* **BRIEF**: Look through the entries for the string "study", and copy each line that holds it.

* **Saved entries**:

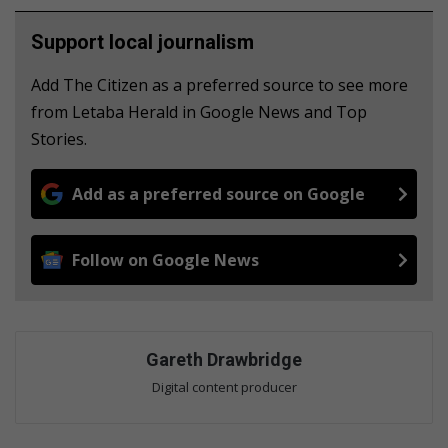
Support local journalism
Add The Citizen as a preferred source to see more
from Letaba Herald in Google News and Top
Stories.
Add as a preferred source on Google
Follow on Google News
Gareth Drawbridge
Digital content producer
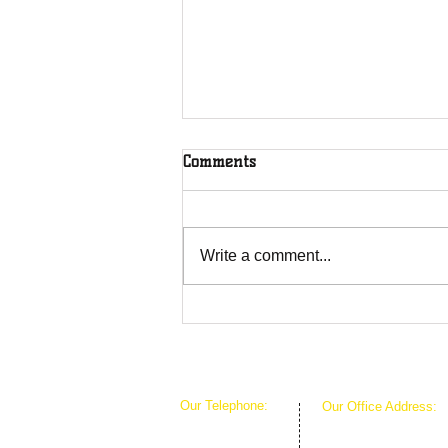
Comments
Write a comment...
The Greenhouse Effect of
Faith
Our Telephone:
Our Office Address:
1-407-360-8280
1111 W Arkansas Ln 
1-817-933-1774
ARLINGTON TX 760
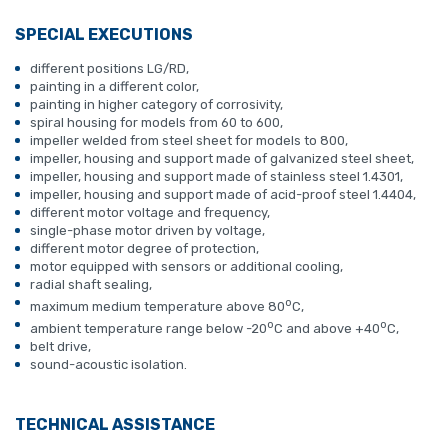
SPECIAL EXECUTIONS
different positions LG/RD,
painting in a different color,
painting in higher category of corrosivity,
spiral housing for models from 60 to 600,
impeller welded from steel sheet for models to 800,
impeller, housing and support made of galvanized steel sheet,
impeller, housing and support made of stainless steel 1.4301,
impeller, housing and support made of acid-proof steel 1.4404,
different motor voltage and frequency,
single-phase motor driven by voltage,
different motor degree of protection,
motor equipped with sensors or additional cooling,
radial shaft sealing,
o
maximum medium temperature above 80
C,
o
o
ambient temperature range below -20
C and above +40
C,
belt drive,
sound-acoustic isolation.
TECHNICAL ASSISTANCE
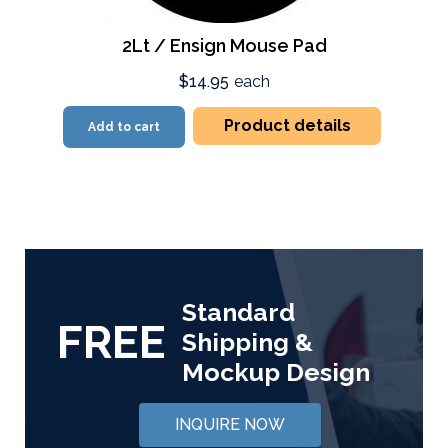
2Lt / Ensign Mouse Pad
$14.95
each
Product details
Add to cart
Standard
FREE
Shipping &
Mockup Design
INQUIRE NOW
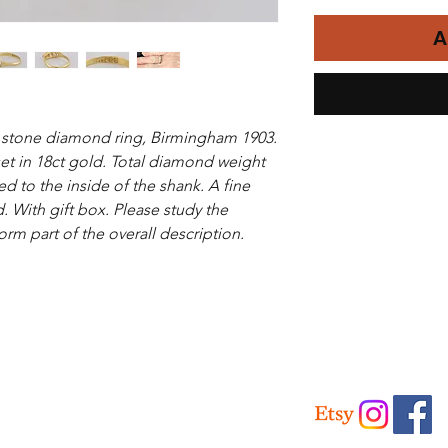
A
 stone diamond ring, Birmingham 1903.
et in 18ct gold. Total diamond weight
d to the inside of the shank. A fine
. With gift box. Please study the
orm part of the overall description.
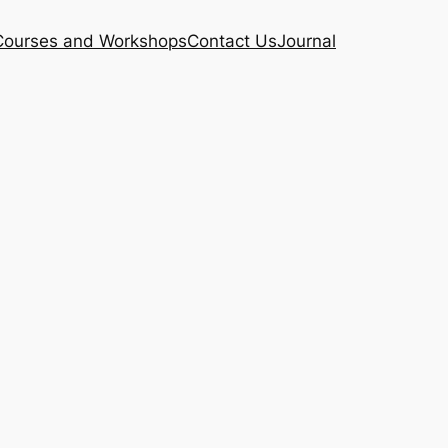
Courses and Workshops
Contact Us
Journal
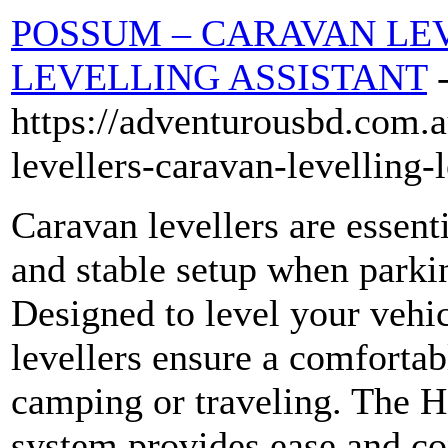
POSSUM – CARAVAN LE
LEVELLING ASSISTANT
https://adventurousbd.com.a
levellers-caravan-levelling-
Caravan levellers are essent
and stable setup when park
Designed to level your vehi
levellers ensure a comfortab
camping or traveling. The H
system provides ease and co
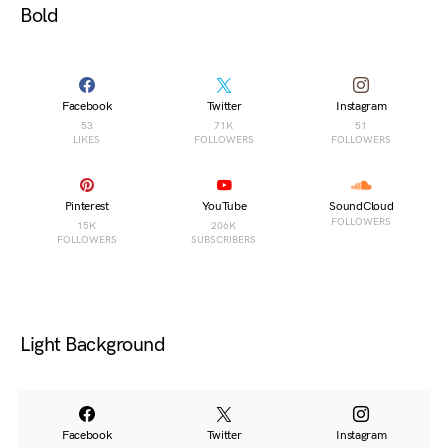
Bold
Facebook
Twitter
Instagram
53
71K
51
LIKES
FOLLOWERS
FOLLOWERS
Pinterest
YouTube
SoundCloud
FOLLOWERS
15K
206K
FOLLOWERS
SUBSCRIBERS
Light Background
Facebook
Twitter
Instagram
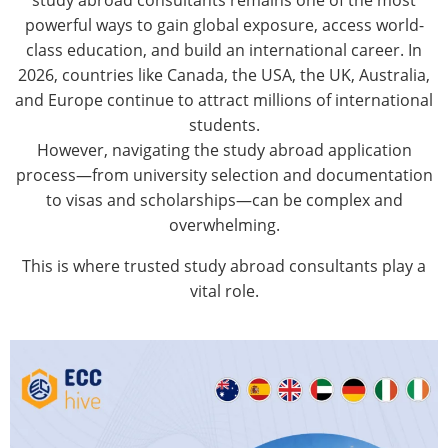
study abroad consultants
remains one of the most
powerful ways to gain global exposure, access world-
class education, and build an international career. In
2026, countries like Canada, the USA, the UK, Australia,
and Europe continue to attract millions of international
students.
However, navigating the study abroad application
process—from university selection and documentation
to visas and scholarships—can be complex and
overwhelming.
This is where trusted study abroad consultants play a
vital role.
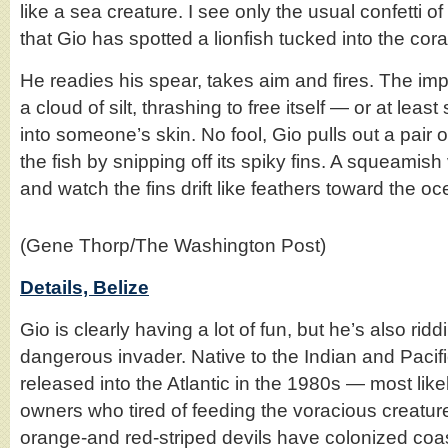
like a sea creature. I see only the usual confetti of t
that Gio has spotted a lionfish tucked into the cora
He readies his spear, takes aim and fires. The impa
a cloud of silt, thrashing to free itself — or at leas
into someone’s skin. No fool, Gio pulls out a pair 
the fish by snipping off its spiky fins. A squeamish
and watch the fins drift like feathers toward the oc
(Gene Thorp/The Washington Post)
Details, Belize
Gio is clearly having a lot of fun, but he’s also ridd
dangerous invader. Native to the Indian and Paci
released into the Atlantic in the 1980s — most lik
owners who tired of feeding the voracious creatur
orange-and red-striped devils have colonized coa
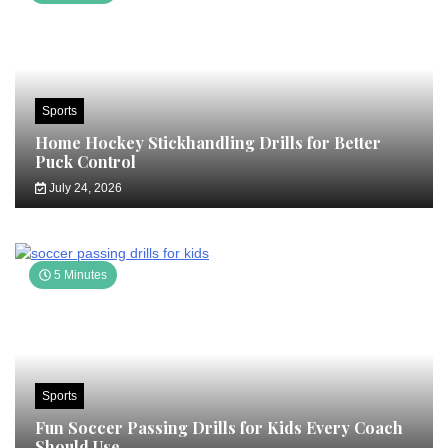
Sports
Home Hockey Stickhandling Drills for Better
Puck Control
July 24, 2026
5 Minutes
Sports
Fun Soccer Passing Drills for Kids Every Coach
Should Use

* **RESULT**:
. With gift box. Please study the
study abroad consultants
However, navigating the study abroad application
This is where trusted study abroad consultants play a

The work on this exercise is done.